Michigan doctors say restaurants shouldn’t rush to reopen

Melody Baetens
The Detroit News

A group of Michigan physicians Tuesday released a statement calling restaurant owners to avoid the  rush to reopen dining rooms in the name of public health. 

The call comes a day after a letter from restauranteurs Joe and Rosalie Vicari leaked to the media that asked for fellow business owners to band together and reopen dining rooms on Dec. 9 even if the Michigan Department of Health and Human Services order is expanded. The three-week order bans indoor dining at bars and restaurants Nov. 18-Dec. 8. 

Waiter Eddie Henderson sets a table at Joe Muer Seafood located at the Renaissance Center in Detroit on Friday, September 11, 2020 as Covid-19 has hurt the business.

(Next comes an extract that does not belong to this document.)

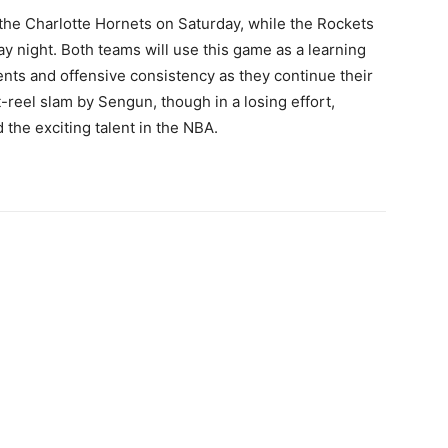
e the Charlotte Hornets on Saturday, while the Rockets
y night. Both teams will use this game as a learning
nts and offensive consistency as they continue their
reel slam by Sengun, though in a losing effort,
the exciting talent in the NBA.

“COVID-19 is an opportunistic pathogen always on the lookout for a human host, and prematurely reopening dining rooms while infections remain high is to serve people to the coronavirus on a silver platter,” said Dr. Ijeoma Nnodim Opara, MD FAAP, in a statement Tuesday. “All of us want people to get back to work and businesses to reopen responsibly, but Mr. Vicari’s call to reopen no matter the health risk is reckless. Data and evidence show that restaurants, bars and cafes are places with the highest likelihood for COVID-19 transmissions, and as physicians, we urge these businesses to help reduce infections by following expert scientific advice so we can all do our part to help keep people safer." 

Opara, an internal medicine pediatrics physician in Detroit, also pointed to the fact that Michigan hospitals are running low on beds and will put more lives at risk. 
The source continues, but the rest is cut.